Nutrition Facts: Glossary and Definitions
Partially hydrogenated.See hydrogenated.
Polyunsaturated fat. A fat found in foods such as walnuts, salmon, and, soybean oil. Polyunsaturated fats provide essential fatty acids such as omega-3s and omega-6s to your diet. Most of the fat you eat should be mono- and polyunsaturated.
Potassium. Essential for life, potassium helps maintain normal blood pressure and keeps your heart and kidneys working normally. Potassium is found in bananas, nuts, potatoes, dairy, and other foods. Adults should aim for 4,700 milligrams of potassium daily.
Saturated fat. Usually solid at room temperature, saturated fats are found in meat and milk, as well as in coconut and palm oil. Saturated fat is often used in foods to prevent rancidity and off flavors. No more than 10% of your total daily calories should come from saturated fat.
Serving size. This section of a nutrition label helps you determine the number of calories and amount of each nutrient in a recommended serving of a food. USDA serving sizes are often smaller than you might eat. So read labels carefully. Even small packages often contain more than one serving.
Sodium. While sodium (commonly called salt) is vital for healthy nerves and muscles, most of us get too much salt in our diet, often from processed foods. Read food labels to help keep your sodium intake to 2,300 milligrams a day or less. Persons 51 and older, African Americans, or people who have hypertension, diabetes or chronic kidney disease should limit sodium to 1500 milligrams daily.
Sugars. This section of the nutrition label refers to added sugars such as sucrose, glucose, fructose, and corn and maple syrups. It also includes natural sugars such as lactose in milk. If you are concerned about your intake of sugar, be sure added sugars are not one of the first few items in a food’s ingredients list.

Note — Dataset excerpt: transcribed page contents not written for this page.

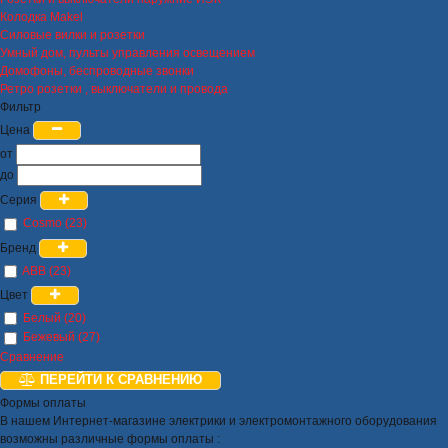
Колодка Makel
Силовые вилки и розетки
Умный дом, пульты управления освещением
Домофоны, беспроводные звонки
Ретро розетки , выключатели и провода
Фильтр
Цена
от
до
Серия
Cosmo (23)
Бренд
ABB (23)
Цвет
Белый (20)
Бежевый (27)
Сравнение
ПЕРЕЙТИ К СРАВНЕНИЮ
Формы оплаты
В нашем Интернет-магазине электрики и электромонтажного оборудования
возможны различные формы оплаты :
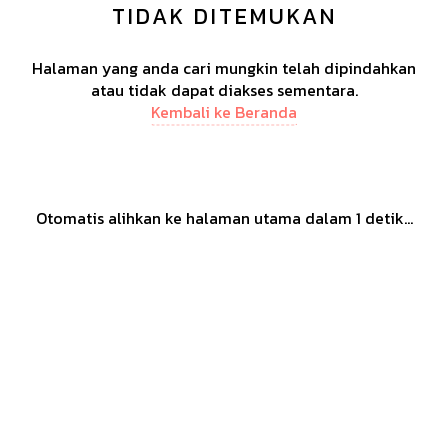
TIDAK DITEMUKAN
Halaman yang anda cari mungkin telah dipindahkan
atau tidak dapat diakses sementara.
Kembali ke Beranda
Otomatis alihkan ke halaman utama dalam
1
detik...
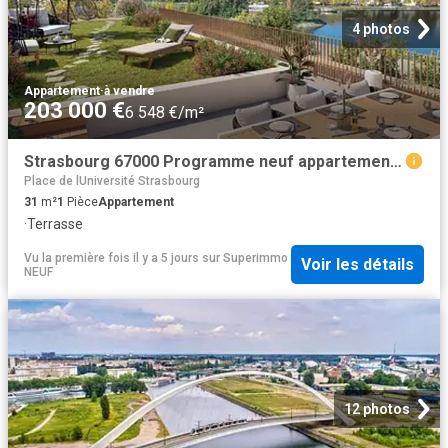
4 photos
Appartement
·
à vendre
203 000 €
6 548 €/m²
Strasbourg 67000 Programme neuf appartement neuf à vendre t1 RT 2012
Place de lUniversité Strasbourg
31
m²
1
Pièce
Appartement
·
Terrasse
Vu la première fois il y a 5 jours
sur
Superimmo
Voir les détails
NEUF
12 photos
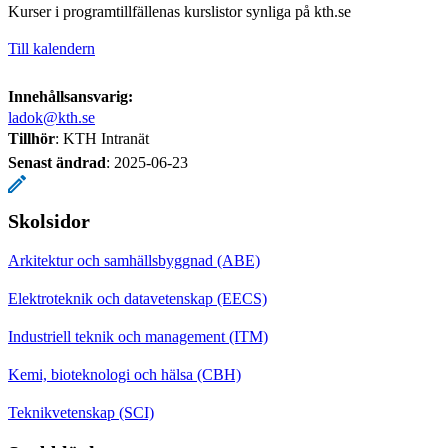
Kurser i programtillfällenas kurslistor synliga på kth.se
Till kalendern
Innehållsansvarig:
ladok@kth.se
Tillhör
: KTH Intranät
Senast ändrad
:
2025-06-23
Skolsidor
Arkitektur och samhällsbyggnad (ABE)
Elektroteknik och datavetenskap (EECS)
Industriell teknik och management (ITM)
Kemi, bioteknologi och hälsa (CBH)
Teknikvetenskap (SCI)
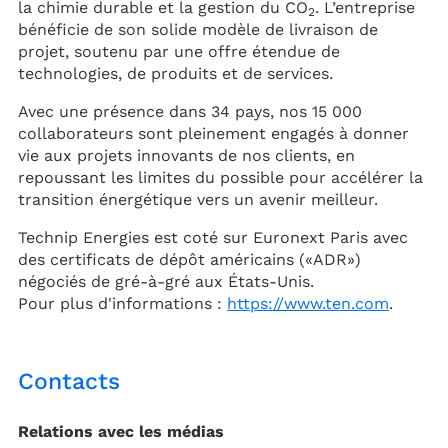
la chimie durable et la gestion du CO
. L’entreprise
2
bénéficie de son solide modèle de livraison de
projet, soutenu par une offre étendue de
technologies, de produits et de services.
Avec une présence dans 34 pays, nos 15 000
collaborateurs sont pleinement engagés à donner
vie aux projets innovants de nos clients, en
repoussant les limites du possible pour accélérer la
transition énergétique vers un avenir meilleur.
Technip Energies est coté sur Euronext Paris avec
des certificats de dépôt américains («ADR»)
négociés de gré-à-gré aux États-Unis.
Pour plus d'informations :
https://www.ten.com
.
Contacts
Relations avec les médias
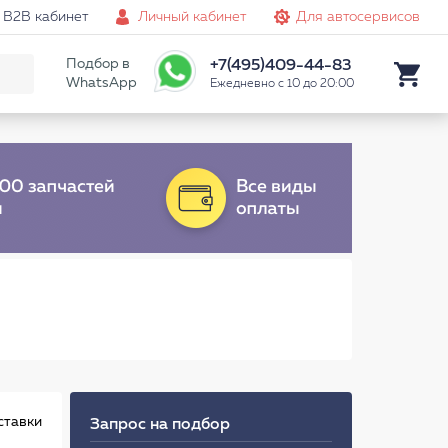
B2B кабинет
Личный кабинет
Для автосервисов
Подбор в
+7(495)409-44-83
WhatsApp
Ежедневно с 10 до 20:00
ставки
Запрос на подбор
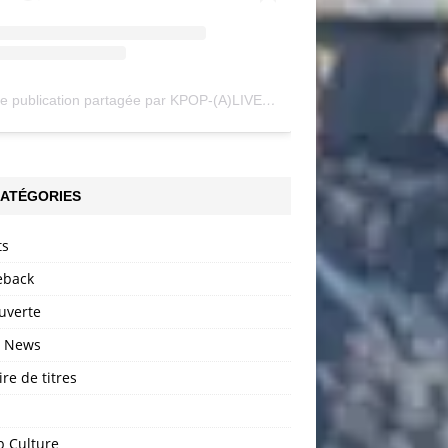
Une publication partagée par KPOP-(A)LIVE (@my_kpopalive)
ATÉGORIES
ts
back
uverte
h News
ire de titres
p Culture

Total calories. This number on a food label indicates how many calories are in a single serving of a food.
Total carbohydrate. This number on a food label indicates how many grams of carbohydrates are in a single serving of a food.

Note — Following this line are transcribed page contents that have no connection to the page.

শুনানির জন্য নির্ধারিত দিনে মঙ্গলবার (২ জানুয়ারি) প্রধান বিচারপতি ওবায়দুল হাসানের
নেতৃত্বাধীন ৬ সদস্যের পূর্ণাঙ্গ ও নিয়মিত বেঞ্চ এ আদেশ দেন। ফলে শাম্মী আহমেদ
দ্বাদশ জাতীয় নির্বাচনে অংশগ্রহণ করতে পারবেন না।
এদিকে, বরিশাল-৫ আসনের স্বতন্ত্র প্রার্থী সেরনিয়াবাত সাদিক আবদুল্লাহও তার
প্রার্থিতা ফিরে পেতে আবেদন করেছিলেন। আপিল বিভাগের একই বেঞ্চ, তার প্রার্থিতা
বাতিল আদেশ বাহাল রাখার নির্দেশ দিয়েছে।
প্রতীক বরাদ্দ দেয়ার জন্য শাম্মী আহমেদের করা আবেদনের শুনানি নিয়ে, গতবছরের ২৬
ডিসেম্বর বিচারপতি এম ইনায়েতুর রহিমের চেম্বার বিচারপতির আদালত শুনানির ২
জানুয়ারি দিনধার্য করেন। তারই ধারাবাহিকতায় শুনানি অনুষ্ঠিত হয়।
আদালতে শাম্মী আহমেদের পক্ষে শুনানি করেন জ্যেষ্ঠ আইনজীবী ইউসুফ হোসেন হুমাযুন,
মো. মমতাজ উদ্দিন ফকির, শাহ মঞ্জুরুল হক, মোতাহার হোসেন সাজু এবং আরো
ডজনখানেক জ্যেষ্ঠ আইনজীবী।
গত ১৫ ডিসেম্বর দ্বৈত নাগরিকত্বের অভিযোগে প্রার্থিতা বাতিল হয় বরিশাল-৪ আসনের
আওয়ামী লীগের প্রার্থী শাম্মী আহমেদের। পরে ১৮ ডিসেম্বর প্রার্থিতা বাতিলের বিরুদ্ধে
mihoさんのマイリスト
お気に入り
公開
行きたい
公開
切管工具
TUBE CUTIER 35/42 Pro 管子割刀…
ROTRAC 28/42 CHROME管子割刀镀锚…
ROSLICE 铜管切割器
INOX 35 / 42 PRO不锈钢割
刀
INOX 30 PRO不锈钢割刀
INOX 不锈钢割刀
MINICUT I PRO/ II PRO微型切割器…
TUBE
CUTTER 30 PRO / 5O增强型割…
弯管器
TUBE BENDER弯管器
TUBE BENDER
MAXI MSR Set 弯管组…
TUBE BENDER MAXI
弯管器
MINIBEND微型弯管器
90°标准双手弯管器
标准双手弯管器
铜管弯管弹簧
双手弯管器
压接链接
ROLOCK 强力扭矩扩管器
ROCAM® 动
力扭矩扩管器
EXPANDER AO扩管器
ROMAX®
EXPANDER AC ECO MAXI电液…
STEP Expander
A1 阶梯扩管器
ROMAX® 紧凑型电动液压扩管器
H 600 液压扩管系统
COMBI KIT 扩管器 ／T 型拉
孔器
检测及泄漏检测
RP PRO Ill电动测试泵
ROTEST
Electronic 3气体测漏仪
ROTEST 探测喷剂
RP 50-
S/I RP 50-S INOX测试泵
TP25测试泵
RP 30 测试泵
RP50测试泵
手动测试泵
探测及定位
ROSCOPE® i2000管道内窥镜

Total fat. This number on a food label indicates how much fat is in a single serving of a food. Limit total fat to less than 25% to 35% percent of the calories you consume each day. All fats have 9 calories per gram.
Trans fat. Trans fats are created when liquid fats such as vegetable oil are hydrogenated into more solid fats, such as margarine and shortening. Trans fats are linked with high LDL cholesterol, which can increase your risk of heart disease. Keep intake of trans fats as low as possible.
Whole grain. Whole grain foods include the bran, nutrient-rich germ, and endosperm of grains such as wheat, oats, or rice. Examples include brown rice and whole wheat bread. Whole grain foods have more fiber, vitamins, and minerals than processed white grains. Eating more whole grains can reduce the risk of cardiovascular disease.